Use Nginx to load balance LLM services

Use Nginx to load balance the LLM service and achieve performance optimization in high-concurrency scenarios.
Core content:
1. Introduction to Nginx as a high-performance Web server and its characteristics
2. Nginx installation steps and configuration file editing
3. Introduction to load balancing algorithm and test load balancing chat service example
Some nodes are under heavy computing pressure, and user delays are increased Some nodes are idle, wasting resources
Requests need to be distributed to different nodes for processing so that the load on each node is at an appropriate level. This is load balancing.
1. Introduction
nginx
It is an open source, high-performance web server that is also widely used as a reverse proxy server, load balancer, and HTTP cache.

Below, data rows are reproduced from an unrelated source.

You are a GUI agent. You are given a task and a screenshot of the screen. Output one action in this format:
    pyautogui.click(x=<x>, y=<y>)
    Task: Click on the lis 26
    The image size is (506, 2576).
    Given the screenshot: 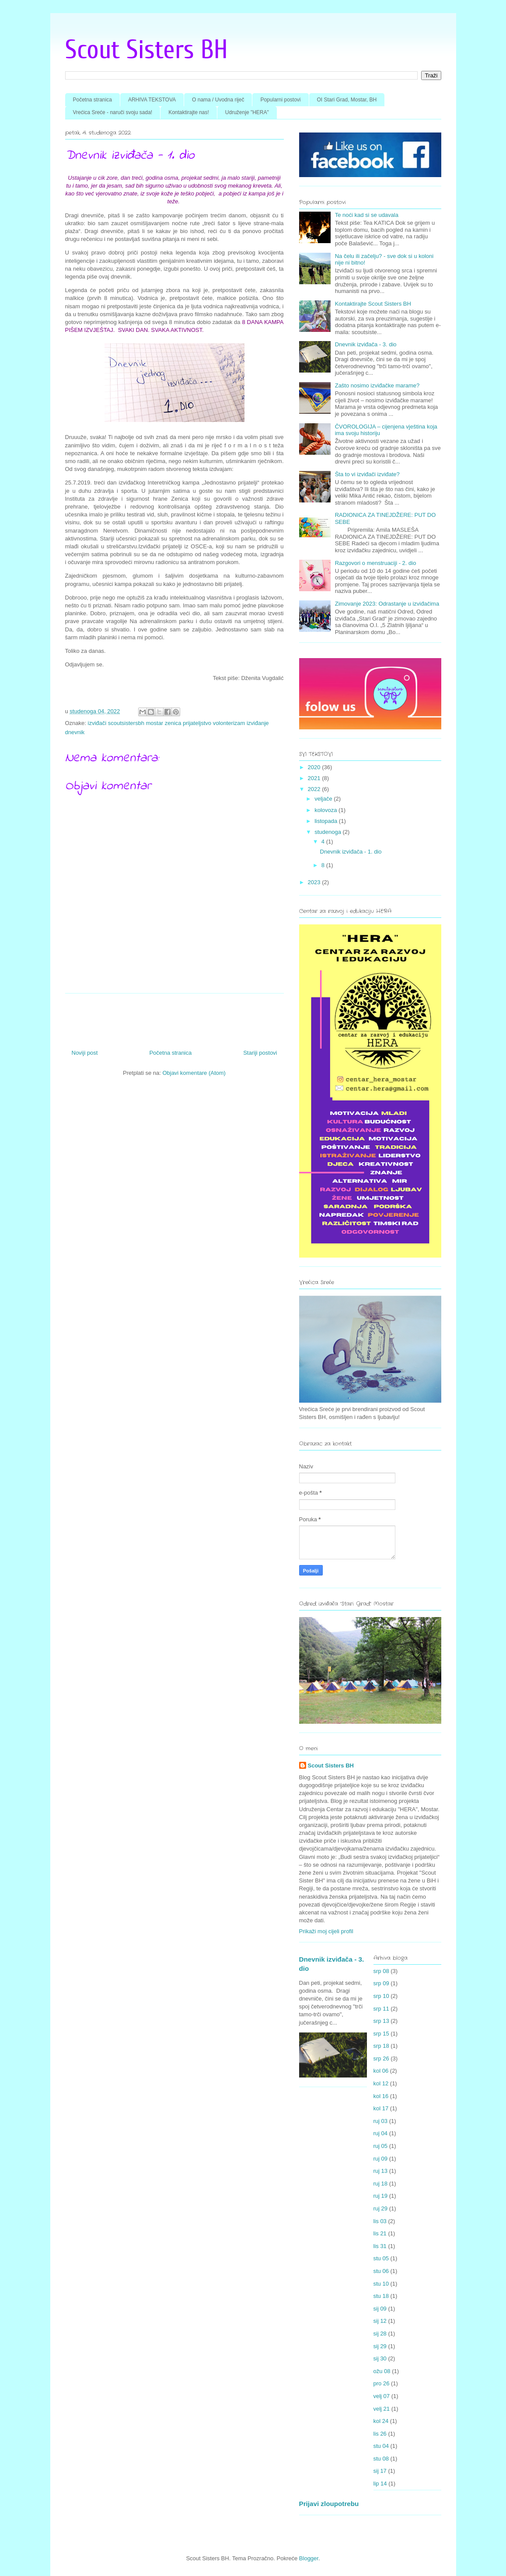 What is the action you would take?
    pyautogui.click(x=380, y=2433)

Its design goal is to solve the performance bottleneck of traditional servers (such as Apache) in high-concurrency scenarios, and it has become one of the most popular web servers in the world.
Features:
High performance : Based on an event-driven asynchronous architecture, a single machine supports tens of thousands of concurrent connections.
Lightweight : low memory usage and simple configuration.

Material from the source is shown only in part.